- **Description of the task**:
Using the entries that follow, please report how many lines contain the word "Terre", with no other words.

- **Record extracts**:
___

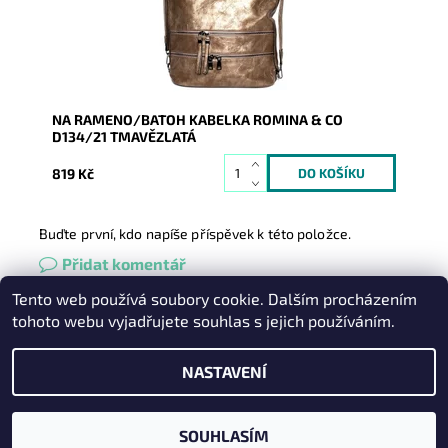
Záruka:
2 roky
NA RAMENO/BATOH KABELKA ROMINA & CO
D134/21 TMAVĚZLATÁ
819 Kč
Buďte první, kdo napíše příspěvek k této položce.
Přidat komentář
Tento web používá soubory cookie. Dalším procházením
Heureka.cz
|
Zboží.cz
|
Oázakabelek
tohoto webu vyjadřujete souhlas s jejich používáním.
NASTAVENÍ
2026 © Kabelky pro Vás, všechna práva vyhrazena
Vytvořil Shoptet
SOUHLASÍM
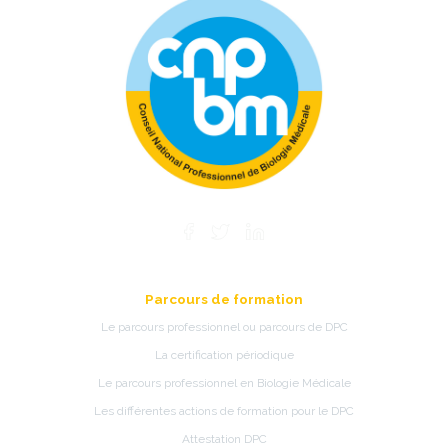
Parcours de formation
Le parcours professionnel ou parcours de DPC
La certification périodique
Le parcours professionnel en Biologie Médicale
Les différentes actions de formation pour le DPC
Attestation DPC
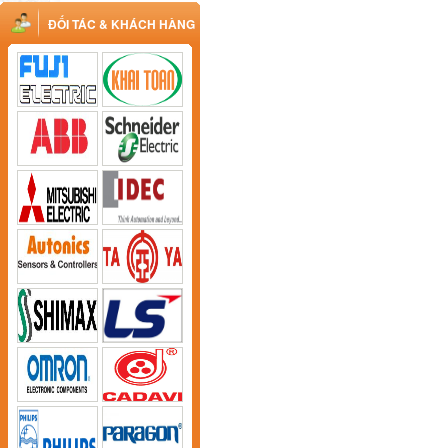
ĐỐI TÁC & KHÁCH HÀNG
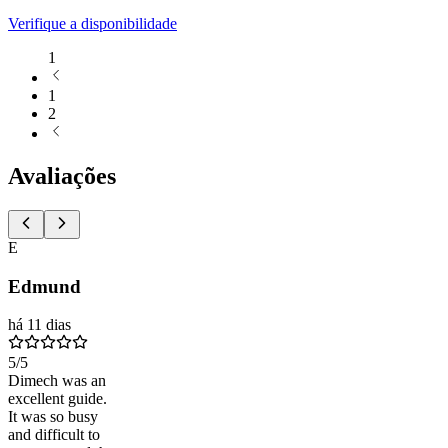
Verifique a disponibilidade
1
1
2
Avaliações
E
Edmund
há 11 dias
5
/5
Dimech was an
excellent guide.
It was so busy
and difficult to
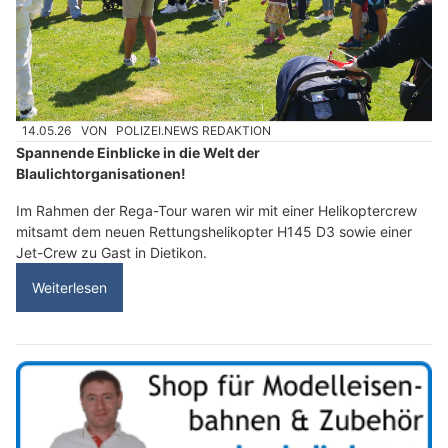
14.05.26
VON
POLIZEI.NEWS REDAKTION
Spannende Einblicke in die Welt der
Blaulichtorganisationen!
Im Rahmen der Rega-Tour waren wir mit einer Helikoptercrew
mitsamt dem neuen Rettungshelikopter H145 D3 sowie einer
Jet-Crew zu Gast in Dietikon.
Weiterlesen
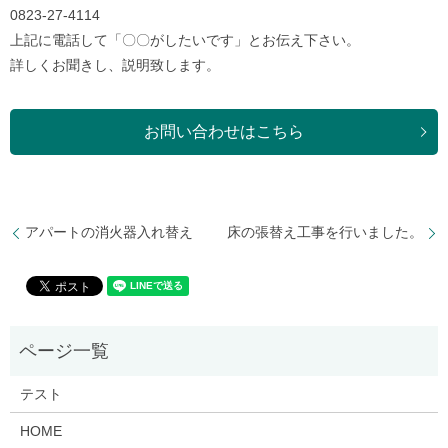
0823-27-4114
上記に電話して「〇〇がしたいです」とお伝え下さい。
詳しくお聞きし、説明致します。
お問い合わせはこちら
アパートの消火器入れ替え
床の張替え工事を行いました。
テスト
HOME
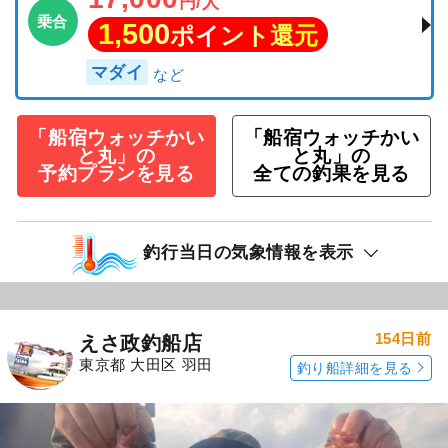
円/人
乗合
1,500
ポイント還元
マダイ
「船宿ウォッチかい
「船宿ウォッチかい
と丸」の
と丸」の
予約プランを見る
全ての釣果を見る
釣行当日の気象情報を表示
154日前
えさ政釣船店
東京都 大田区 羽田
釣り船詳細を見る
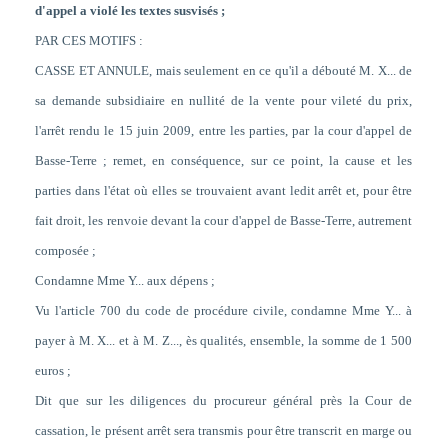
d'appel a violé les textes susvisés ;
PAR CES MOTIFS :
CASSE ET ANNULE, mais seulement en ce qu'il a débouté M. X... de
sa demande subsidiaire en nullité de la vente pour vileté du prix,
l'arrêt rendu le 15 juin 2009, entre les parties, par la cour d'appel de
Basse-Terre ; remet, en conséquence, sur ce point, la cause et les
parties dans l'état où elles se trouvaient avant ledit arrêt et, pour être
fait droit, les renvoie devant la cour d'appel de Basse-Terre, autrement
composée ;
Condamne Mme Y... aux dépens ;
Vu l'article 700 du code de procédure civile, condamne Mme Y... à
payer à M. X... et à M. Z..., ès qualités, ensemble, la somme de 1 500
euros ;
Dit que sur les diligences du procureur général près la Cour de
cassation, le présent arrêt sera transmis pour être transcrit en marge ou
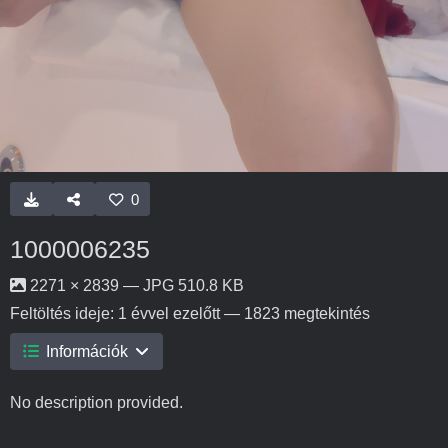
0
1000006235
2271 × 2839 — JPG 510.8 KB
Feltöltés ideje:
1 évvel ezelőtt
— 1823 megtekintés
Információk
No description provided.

___

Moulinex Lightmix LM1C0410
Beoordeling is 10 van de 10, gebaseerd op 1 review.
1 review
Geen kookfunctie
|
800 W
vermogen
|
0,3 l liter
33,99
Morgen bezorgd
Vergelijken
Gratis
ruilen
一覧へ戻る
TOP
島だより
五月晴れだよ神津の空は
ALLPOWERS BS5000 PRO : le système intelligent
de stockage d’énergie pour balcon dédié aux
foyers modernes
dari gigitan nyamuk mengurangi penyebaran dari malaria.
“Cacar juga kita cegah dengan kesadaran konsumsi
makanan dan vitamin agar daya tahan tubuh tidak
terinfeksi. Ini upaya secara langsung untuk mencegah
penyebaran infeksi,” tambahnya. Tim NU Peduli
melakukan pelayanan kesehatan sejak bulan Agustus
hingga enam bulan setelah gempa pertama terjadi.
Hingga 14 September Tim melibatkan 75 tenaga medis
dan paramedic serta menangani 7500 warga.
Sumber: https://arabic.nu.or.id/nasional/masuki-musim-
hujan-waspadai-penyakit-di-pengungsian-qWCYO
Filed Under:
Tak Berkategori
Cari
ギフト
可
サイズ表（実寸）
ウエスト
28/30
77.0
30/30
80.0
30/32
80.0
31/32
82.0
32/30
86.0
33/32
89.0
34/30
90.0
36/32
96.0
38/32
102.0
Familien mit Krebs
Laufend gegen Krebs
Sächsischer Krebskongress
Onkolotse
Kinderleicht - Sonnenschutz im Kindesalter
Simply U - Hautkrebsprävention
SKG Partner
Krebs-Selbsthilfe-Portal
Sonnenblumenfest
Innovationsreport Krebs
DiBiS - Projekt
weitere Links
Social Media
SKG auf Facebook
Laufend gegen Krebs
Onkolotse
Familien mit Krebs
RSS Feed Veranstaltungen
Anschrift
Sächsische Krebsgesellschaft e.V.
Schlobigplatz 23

___

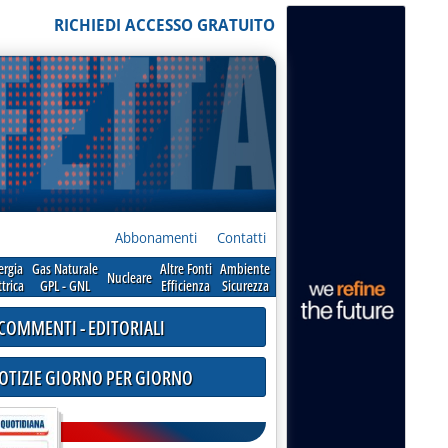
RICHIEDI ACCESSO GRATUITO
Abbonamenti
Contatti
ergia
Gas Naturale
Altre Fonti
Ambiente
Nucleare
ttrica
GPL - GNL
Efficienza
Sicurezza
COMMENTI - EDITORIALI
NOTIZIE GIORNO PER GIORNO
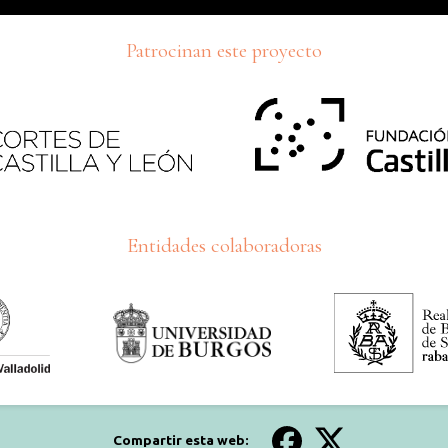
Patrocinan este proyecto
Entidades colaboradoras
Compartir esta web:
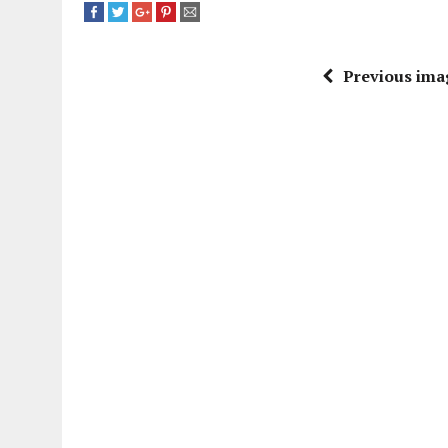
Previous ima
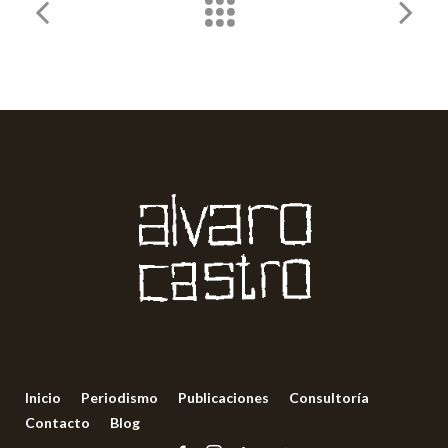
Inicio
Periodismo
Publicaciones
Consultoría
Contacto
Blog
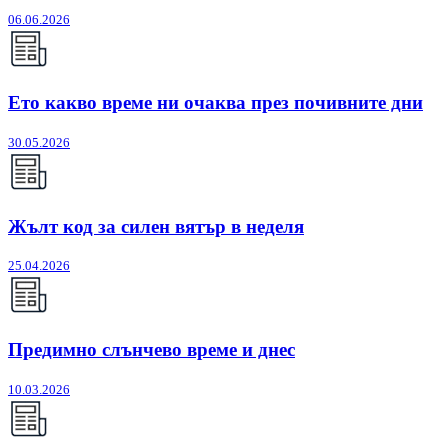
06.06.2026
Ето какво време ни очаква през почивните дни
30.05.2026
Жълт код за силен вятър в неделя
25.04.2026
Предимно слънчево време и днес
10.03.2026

___

- **Output**:
2